Location: Corn Host Plant Resistance ResearchTitle: Genetic variants and underlying mechanism influencing variance heterogeneity in maize
|LI, HUI - Huazhong Agricultural University|
|WANG, MIN - Huazhong Agricultural University|
|LI, WEIJUN - Huazhong Agricultural University|
|HE, LINLIN - Huazhong Agricultural University|
|ZHOU, YUANYUAN - Huazhong Agricultural University|
|ZHU, JIANTANG - Huazhong Agricultural University|
|RONGHUI, CHE - Huazhong Agricultural University|
|YANG, XIAOHONG - Huazhong Agricultural University|
|YAN, JIANBING - Huazhong Agricultural University|
Submitted to: Plant Journal
Publication Type: Peer Reviewed Journal
Publication Acceptance Date: 4/20/2020
Publication Date: 4/28/2020
Citation: Li, H., Wang, M., Li, W., He, L., Zhou, Y., Zhu, J., Ronghui, C., Warburton, M.L., Yang, X., Yan, J. 2020. Genetic variants and underlying mechanism influencing variance heterogeneity in maize. Plant Journal. 103(3):1089–1102. https://doi.org/10.1111/tpj.14786.
Interpretive Summary: Plant breeding has always tried to select the plants with the best traits. Traditionally, this has been done by selecting the plants that looked the best, but with some traits, plants could look good because of factors in the environment in which they were grown; this good performance was not passed on to their offspring. Recently, geneticists have been able to identify some of the genes that cause good expression of the trait and select them in the lab; while these are passed on to the offspring, not all the genetic information needed for best expression of the trait have ever been identified. This is partly because sometimes, the combination of two genes gives a synergistic boost to the trait, and having only one of the two genes gives less than half as good performance. This extra boost is often hidden by traditional genetics experiments, and this paper shows an analysis method to uncover these synergies and exploit them. This should improve plant breeding for any trait of interest, and will therefore be a very important new plant breeding tool.

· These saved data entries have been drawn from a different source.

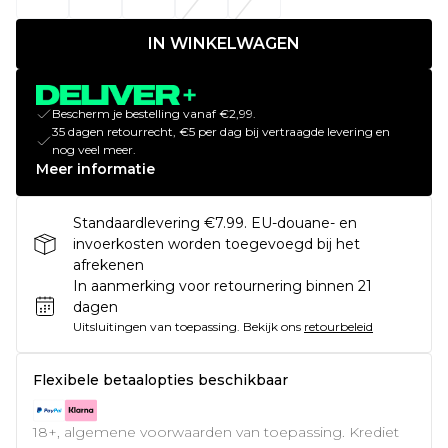
IN WINKELWAGEN
Bescherm je bestelling vanaf €2,99.
35 dagen retourrecht, €5 per dag bij vertraagde levering en
nog veel meer.
Meer informatie
Standaardlevering €7.99. EU-douane- en
invoerkosten worden toegevoegd bij het
afrekenen
In aanmerking voor retournering binnen 21
dagen
Uitsluitingen van toepassing.
Bekijk ons
retourbeleid
Flexibele betaalopties beschikbaar
18+, algemene voorwaarden van toepassing. Krediet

Technical Abstract: Traditional genetic studies focus on identifying genetic variants associated with the mean value of a quantitative trait. Because genetic variants also influence phenotypic variation via heterogeneity, we performed a variance-heterogeneity genome wide association study (vGWAS) to examine contribution of variance heterogeneity to oil-related quantitative traits. We identified 79 unique vSNPs from the sequences of 77 candidate variance heterogeneity genes of 21 oil-related traits using Levene’ test (P < 1.0 × 10-5). About one-third of the candidate genes encode enzymes working in lipid metabolic pathways, and most of which define clear expression variance QTLs (evQTL). The vSNPs specifically associated with the genetic variance heterogeneity of oil concentration, 40% can be explained by additional linked mean-effects genetic variants. Furthermore, we demonstrated that gene x gene interactions play important roles in the formation of fatty acid compositional variance heterogeneity. The interaction pattern was validated for one gene pair (GRMZM2G035341 and GRMZM2G152328) using Yeast two-hybrid (Y2H), Bimolecular fluorescent complimentary (BiFC) and Co-immunoprecipitation (Co-IP) analysis. Our findings have implications for uncovering the genetic basis of hidden additive genetic effects, epistatic interaction effects, and indicated opportunities to stabilize efficient high-oil maize breeding and selection.